# 700x28c in a LeMond Versailles? Yes? No?



## spongebob (Mar 29, 2005)

Hi,
I'm thinking of going to a Hutch Top Speed 28c or a Vittoria Zaffiro Pro 28c, both Kevlar beaded in my 05 Versailles. It looks like it might work in the back, but the front might be tight. Is anyone using 28s in your Lemond? Are either Hutchinsons or Vittorias any smaller than the other, sort of like mtn bike tires?

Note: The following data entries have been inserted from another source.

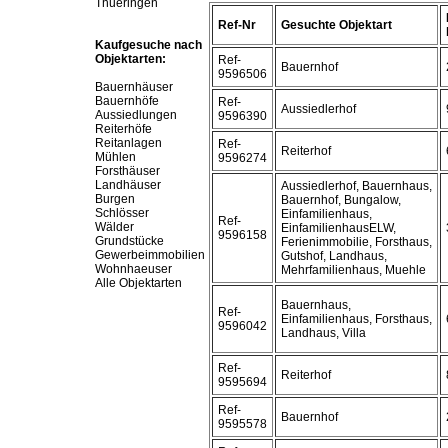
Thueringen
Ref-Nr
Gesuchte Objektart
Kaufgesuche nach
Objektarten:
Ref-
Bauernhof
9596506
Bauernhäuser
Bauernhöfe
Ref-
Aussiedlerhof
Aussiedlungen
9596390
Reiterhöfe
Reitanlagen
Ref-
Reiterhof
Mühlen
9596274
Forsthäuser
Landhäuser
Aussiedlerhof, Bauernhaus,
Burgen
Bauernhof, Bungalow,
Schlösser
Einfamilienhaus,
Ref-
Wälder
EinfamilienhausELW,
9596158
Grundstücke
Ferienimmobilie, Forsthaus,
Gewerbeimmobilien
Gutshof, Landhaus,
Wohnhaeuser
Mehrfamilienhaus, Muehle
Alle Objektarten
Bauernhaus,
Ref-
Einfamilienhaus, Forsthaus,
9596042
Landhaus, Villa
Ref-
Reiterhof
9595694
Ref-
Bauernhof
9595578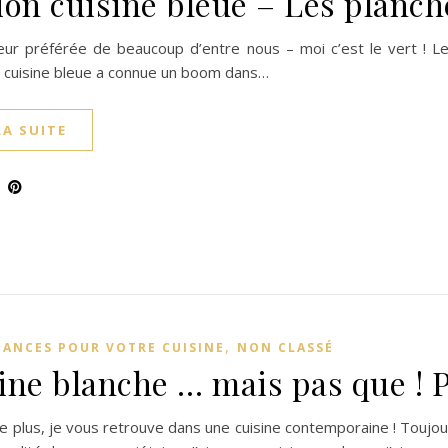
ion cuisine bleue – Les planc
leur préférée de beaucoup d’entre nous – moi c’est le vert ! Le
La cuisine bleue a connue un boom dans…
LA SUITE
,
DANCES POUR VOTRE CUISINE
NON CLASSÉ
ine blanche … mais pas que ! P
e plus, je vous retrouve dans une cuisine contemporaine ! Toujo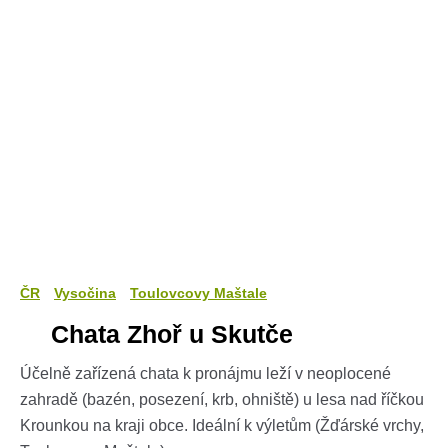
ČR
Vysočina
Toulovcovy Maštale
Chata Zhoř u Skutče
Účelně zařízená chata k pronájmu leží v neoplocené
zahradě (bazén, posezení, krb, ohniště) u lesa nad říčkou
Krounkou na kraji obce. Ideální k výletům (Žďárské vrchy,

I'm a big guy and the urban roads around here are pitiful........thought that these could help smoothing out the road a lot over my 25c Vredenstein Fortezzas.....I don't race, I just like to ride and stay fit.

Thanks
SB


----------



## cml (Sep 15, 2005)

*I can tell you that ....*



spongebob said:


> Hi,
> I'm thinking of going to a Hutch Top Speed 28c or a Vittoria Zaffiro Pro 28c, both Kevlar beaded in my 05 Versailles. It looks like it might work in the back, but the front might be tight. Is anyone using 28s in your Lemond? Are either Hutchinsons or Vittorias any smaller than the other, sort of like mtn bike tires?
> 
> I'm a big guy and the urban roads around here are pitiful........thought that these could help smoothing out the road a lot over my 25c Vredenstein Fortezzas.....I don't race, I just like to ride and stay fit.
> ...


...my 25 front michelin pro race 2 has JUST enough room. I road this week a few days after some snow fall on a new build on an '05 Maillot Jaune frame and ended up wearing off some of the clear coat and paint on the underside of the front fork due to road sand buildup.  So for me, the 28's won't work. Unless you are riding on road yielding no road gunk, the 28's (depending on make/model) are likely to be too tight.

cml


----------